Instructions for the task: Retype each line of the material exactly, please, skipping any picture in it.

Data under study:
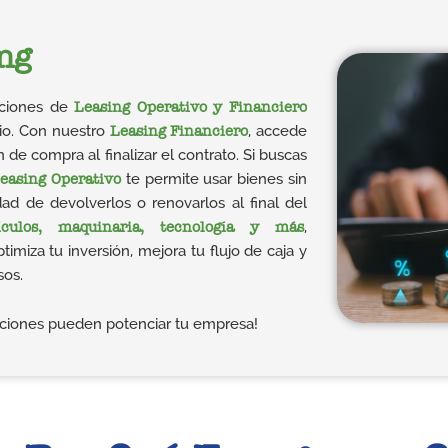
ng
uciones de
Leasing Operativo y Financiero
cio. Con nuestro
Leasing Financiero
, accede
n de compra al finalizar el contrato. Si buscas
easing Operativo
te permite usar bienes sin
dad de devolverlos o renovarlos al final del
ículos, maquinaria, tecnología y más
,
miza tu inversión, mejora tu flujo de caja y
sos.
ciones pueden potenciar tu empresa!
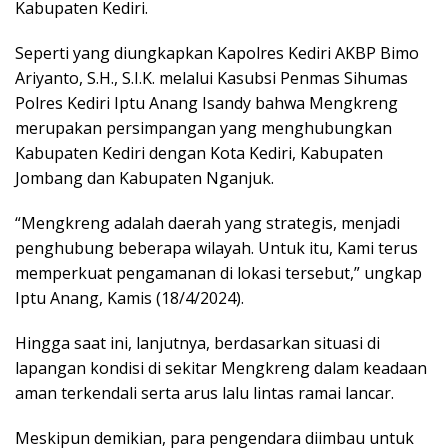
Kabupaten Kediri.
Seperti yang diungkapkan Kapolres Kediri AKBP Bimo
Ariyanto, S.H., S.I.K. melalui Kasubsi Penmas Sihumas
Polres Kediri Iptu Anang Isandy bahwa Mengkreng
merupakan persimpangan yang menghubungkan
Kabupaten Kediri dengan Kota Kediri, Kabupaten
Jombang dan Kabupaten Nganjuk.
“Mengkreng adalah daerah yang strategis, menjadi
penghubung beberapa wilayah. Untuk itu, Kami terus
memperkuat pengamanan di lokasi tersebut,” ungkap
Iptu Anang, Kamis (18/4/2024).
Hingga saat ini, lanjutnya, berdasarkan situasi di
lapangan kondisi di sekitar Mengkreng dalam keadaan
aman terkendali serta arus lalu lintas ramai lancar.
Meskipun demikian, para pengendara diimbau untuk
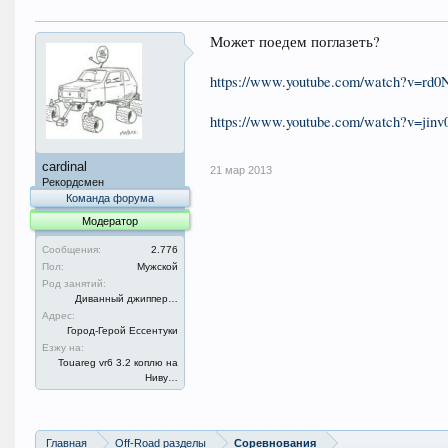
Может поедем поглазеть?
https://www.youtube.com/watch?v=r
https://www.youtube.com/watch?v=ji
cardinal
21 мар 2013
Рекордсмен
Команда форума
Модератор
Сообщения:
2.776
Пол:
Мужской
Род занятий:
Диванный джиппер…
Адрес:
Город-Герой Ессентуки
Езжу на:
Touareg vr6 3.2 коплю на
Ниву…
Главная
Off-Road разделы
Соревнования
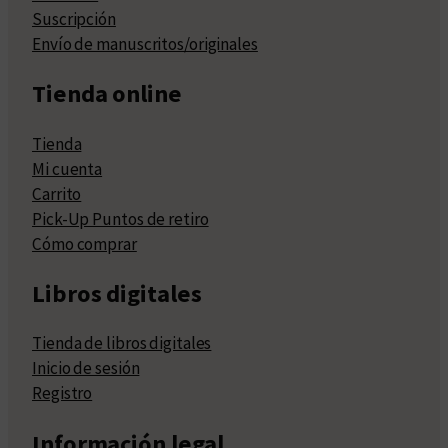
Suscripción
Envío de manuscritos/originales
Tienda online
Tienda
Mi cuenta
Carrito
Pick-Up Puntos de retiro
Cómo comprar
Libros digitales
Tienda de libros digitales
Inicio de sesión
Registro
Información legal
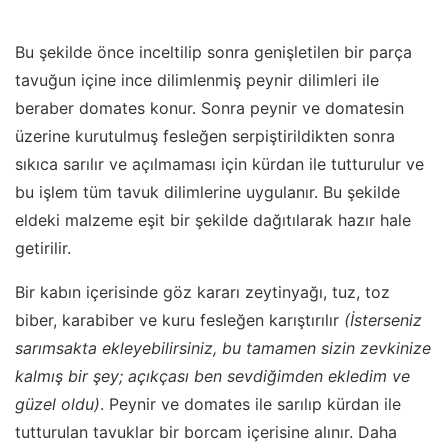
Bu şekilde önce inceltilip sonra genişletilen bir parça
tavuğun içine ince dilimlenmiş peynir dilimleri ile
beraber domates konur. Sonra peynir ve domatesin
üzerine kurutulmuş fesleğen serpiştirildikten sonra
sıkıca sarılır ve açılmaması için kürdan ile tutturulur ve
bu işlem tüm tavuk dilimlerine uygulanır. Bu şekilde
eldeki malzeme eşit bir şekilde dağıtılarak hazır hale
getirilir.
Bir kabın içerisinde göz kararı zeytinyağı, tuz, toz
biber, karabiber ve kuru fesleğen karıştırılır
(İsterseniz
sarımsakta ekleyebilirsiniz, bu tamamen sizin zevkinize
kalmış bir şey; açıkçası ben sevdiğimden ekledim ve
güzel oldu)
. Peynir ve domates ile sarılıp kürdan ile
tutturulan tavuklar bir borcam içerisine alınır. Daha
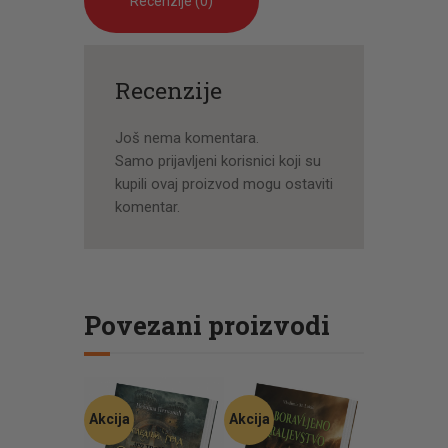
Recenzije (0)
Recenzije
Još nema komentara.
Samo prijavljeni korisnici koji su
kupili ovaj proizvod mogu ostaviti
komentar.
Povezani proizvodi
Akcija
Akcija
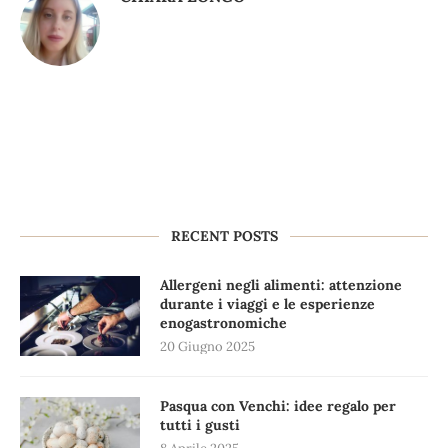
RECENT POSTS
Allergeni negli alimenti: attenzione
durante i viaggi e le esperienze
enogastronomiche
20 Giugno 2025
Pasqua con Venchi: idee regalo per
tutti i gusti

Answer to this problem:
ng
uciones de
Leasing Operativo y Financiero
cio. Con nuestro
Leasing Financiero
, accede
n de compra al finalizar el contrato. Si buscas
easing Operativo
te permite usar bienes sin
dad de devolverlos o renovarlos al final del
ículos, maquinaria, tecnología y más
,
miza tu inversión, mejora tu flujo de caja y
sos.
ciones pueden potenciar tu empresa!
Kabupaten Kediri.
Seperti yang diungkapkan Kapolres Kediri AKBP Bimo
Ariyanto, S.H., S.I.K. melalui Kasubsi Penmas Sihumas
Polres Kediri Iptu Anang Isandy bahwa Mengkreng
merupakan persimpangan yang menghubungkan
Kabupaten Kediri dengan Kota Kediri, Kabupaten
Jombang dan Kabupaten Nganjuk.
“Mengkreng adalah daerah yang strategis, menjadi
penghubung beberapa wilayah. Untuk itu, Kami terus
memperkuat pengamanan di lokasi tersebut,” ungkap
Iptu Anang, Kamis (18/4/2024).
Hingga saat ini, lanjutnya, berdasarkan situasi di
lapangan kondisi di sekitar Mengkreng dalam keadaan
aman terkendali serta arus lalu lintas ramai lancar.
Meskipun demikian, para pengendara diimbau untuk
Может поедем поглазеть?
https://www.youtube.com/watch?v=r
https://www.youtube.com/watch?v=ji
cardinal
21 мар 2013
Рекордсмен
Команда форума
Модератор
Сообщения:
2.776
Пол:
Мужской
Род занятий:
Диванный джиппер…
Адрес:
Город-Герой Ессентуки
Езжу на:
Touareg vr6 3.2 коплю на
Ниву…
Главная
Off-Road разделы
Соревнования
Suscripción
Envío de manuscritos/originales
Tienda online
Tienda
Mi cuenta
Carrito
Pick-Up Puntos de retiro
Cómo comprar
Libros digitales
Tienda de libros digitales
Inicio de sesión
Registro
Información legal
Bu şekilde önce inceltilip sonra genişletilen bir parça
tavuğun içine ince dilimlenmiş peynir dilimleri ile
beraber domates konur. Sonra peynir ve domatesin
üzerine kurutulmuş fesleğen serpiştirildikten sonra
sıkıca sarılır ve açılmaması için kürdan ile tutturulur ve
bu işlem tüm tavuk dilimlerine uygulanır. Bu şekilde
eldeki malzeme eşit bir şekilde dağıtılarak hazır hale
getirilir.
Bir kabın içerisinde göz kararı zeytinyağı, tuz, toz
biber, karabiber ve kuru fesleğen karıştırılır
(İsterseniz
sarımsakta ekleyebilirsiniz, bu tamamen sizin zevkinize
kalmış bir şey; açıkçası ben sevdiğimden ekledim ve
güzel oldu)
. Peynir ve domates ile sarılıp kürdan ile
tutturulan tavuklar bir borcam içerisine alınır. Daha
Recenzije (0)
Recenzije
Još nema komentara.
Samo prijavljeni korisnici koji su
kupili ovaj proizvod mogu ostaviti
komentar.
Povezani proizvodi
Akcija
Akcija
RECENT POSTS
Allergeni negli alimenti: attenzione
durante i viaggi e le esperienze
enogastronomiche
20 Giugno 2025
Pasqua con Venchi: idee regalo per
tutti i gusti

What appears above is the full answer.